Worst: Kneader's Apple Cobbler Pie
Kneaders promises an Apple Cobbler Pie with "a perfect balance of sweet and spice," however, the odd flavors were actually what tipped the balance and landed it at the bottom of the list as the worst apple pie. With cobbler in the name, I expected intense brown sugar and cinnamon flavors. However, I was disappointed to discover the clumps on top of the pie were not a rich, sugar and butter crumble, but tasteless pieces of flour and oats. The apple filling was cloyingly sweet with a prominent, but confusing, floral flavor.
Of course, the recipe for the pie, like most restaurants, is proprietary, so I was left on my own to guess what I was tasting. At first I thought it might be vanilla, but now I suspect it is corn syrup or imitation honey, that grocery store sweetener with the deceptively misleading label that makes you think you're buying the real deal, but it's really only a hint of ultra-filtered honey mixed with cheap sweeteners. In the end, the flavor was just way too sweet and unnatural.
Another way this Apple Cobbler Pie threw me off balance was the texture. The apples were oddly crunchy while the topping was disappointingly soft. The apples slices, which were bigger than those in any of the other pies, were tender on the outside but crunchy — nearly raw — on the inside.

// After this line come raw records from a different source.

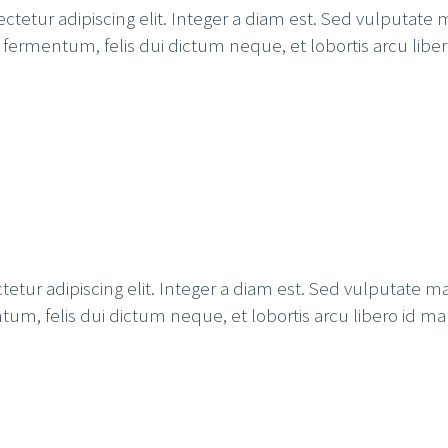
etur adipiscing elit. Integer a diam est. Sed vulputate m
ida fermentum, felis dui dictum neque, et lobortis arcu lib
tur adipiscing elit. Integer a diam est. Sed vulputate mal
ntum, felis dui dictum neque, et lobortis arcu libero id ma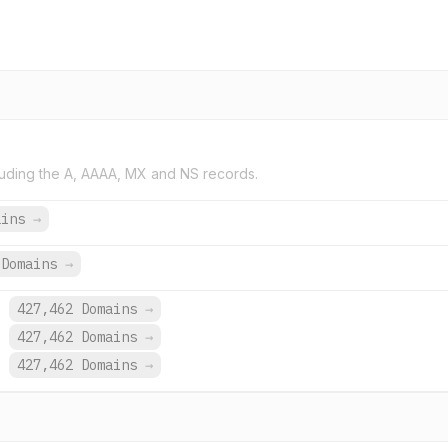
uding the A, AAAA, MX and NS records.
ains
→
Domains
→
.
427,462 Domains
→
.
427,462 Domains
→
.
427,462 Domains
→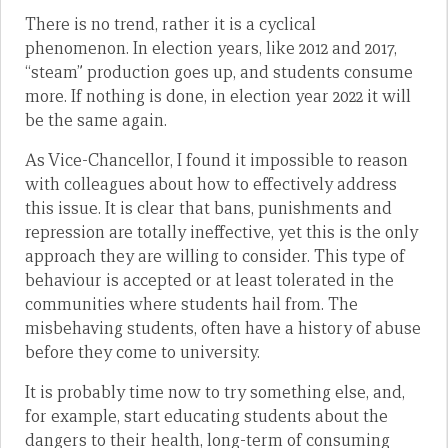
There is no trend, rather it is a cyclical
phenomenon. In election years, like 2012 and 2017,
“steam” production goes up, and students consume
more. If nothing is done, in election year 2022 it will
be the same again.
As Vice-Chancellor, I found it impossible to reason
with colleagues about how to effectively address
this issue. It is clear that bans, punishments and
repression are totally ineffective, yet this is the only
approach they are willing to consider. This type of
behaviour is accepted or at least tolerated in the
communities where students hail from. The
misbehaving students, often have a history of abuse
before they come to university.
It is probably time now to try something else, and,
for example, start educating students about the
dangers to their health, long-term of consuming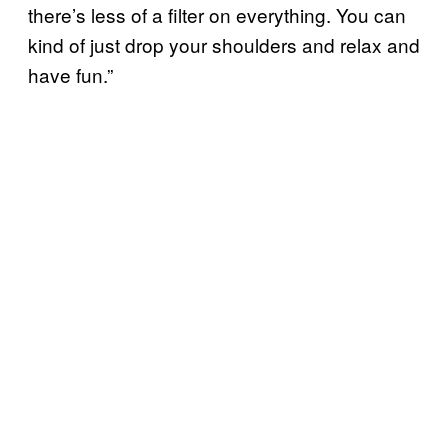
there’s less of a filter on everything. You can
kind of just drop your shoulders and relax and
have fun.”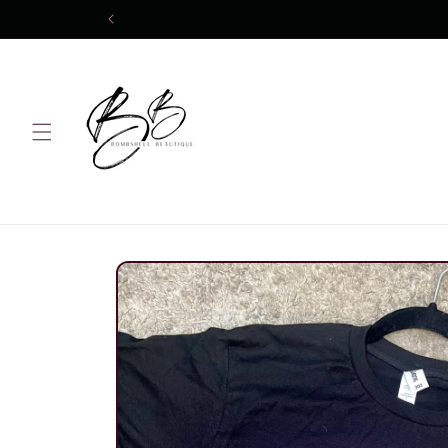
Skip to
content
Skip to
product
information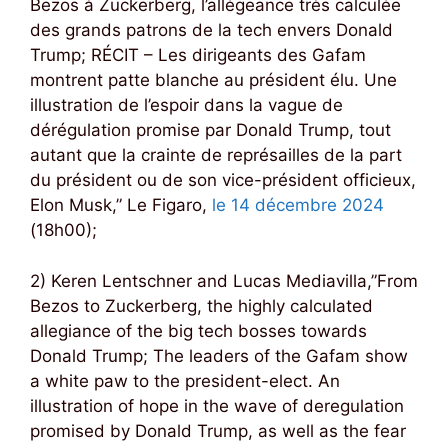
Bezos à Zuckerberg, l’allégeance très calculée
des grands patrons de la tech envers Donald
Trump; RÉCIT – Les dirigeants des Gafam
montrent patte blanche au président élu. Une
illustration de l’espoir dans la vague de
dérégulation promise par Donald Trump, tout
autant que la crainte de représailles de la part
du président ou de son vice-président officieux,
Elon Musk,” Le Figaro,
le 14 décembre 2024
(18h00);
2) Keren Lentschner and Lucas Mediavilla,”From
Bezos to Zuckerberg, the highly calculated
allegiance of the big tech bosses towards
Donald Trump; The leaders of the Gafam show
a white paw to the president-elect. An
illustration of hope in the wave of deregulation
promised by Donald Trump, as well as the fear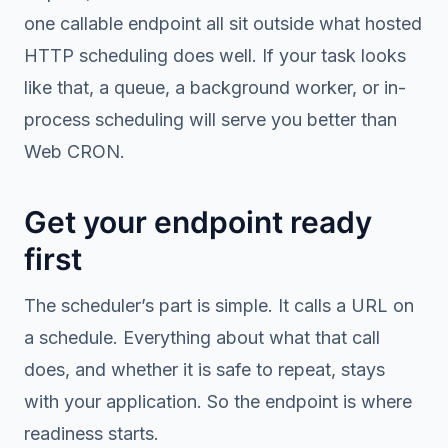
one callable endpoint all sit outside what hosted
HTTP scheduling does well. If your task looks
like that, a queue, a background worker, or in-
process scheduling will serve you better than
Web CRON.
Get your endpoint ready
first
The scheduler’s part is simple. It calls a URL on
a schedule. Everything about what that call
does, and whether it is safe to repeat, stays
with your application. So the endpoint is where
readiness starts.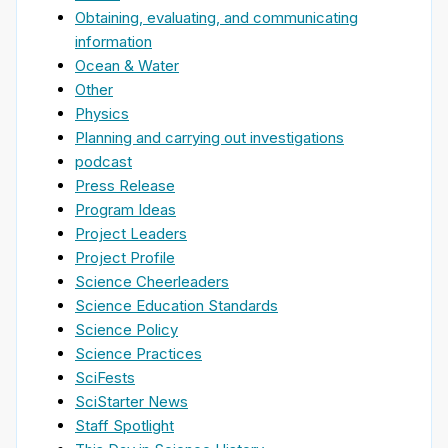
Obtaining, evaluating, and communicating
information
Ocean & Water
Other
Physics
Planning and carrying out investigations
podcast
Press Release
Program Ideas
Project Leaders
Project Profile
Science Cheerleaders
Science Education Standards
Science Policy
Science Practices
SciFests
SciStarter News
Staff Spotlight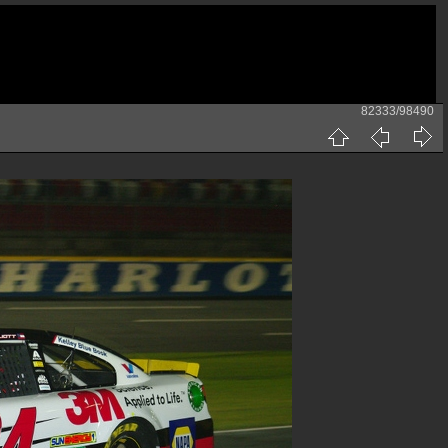
82333/98490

My plastic fork was no match for them, but I was done eating anyway.
Methodology
At the American Pie Council National Pie Championships, pies are rated on their appearance, aroma, taste, balance of flavors, mouthfeel, consistency, aftertaste, and overall appeal. Those are pretty much the same criteria I used when I ate my way through eight slices of pie to determine the best and worst specimens at local restaurants. Of course, I'm not a professional judge, but I'm guessing neither is anyone reading this. My credentials are that I know what looks good and tastes good and as long as someone is willing to publish my opinions about pies, I'm going to give them.
I purchased all the apple pies as an individual slice, except for Denny's apple pie crisp, which was just a scoop on a plate, and Black Bear Diner's apple cobbler, which was served in a mini pie tin. I ordered the slices to-go and ate them at room temperature and then again just out of the refrigerator. I have to say, apple pie tastes better at room temperature than cold 100% of the time. If I'd had more than a slice to work with, I would have tried to heat them up, but no restaurant is serving hot pie so that really wasn't necessary.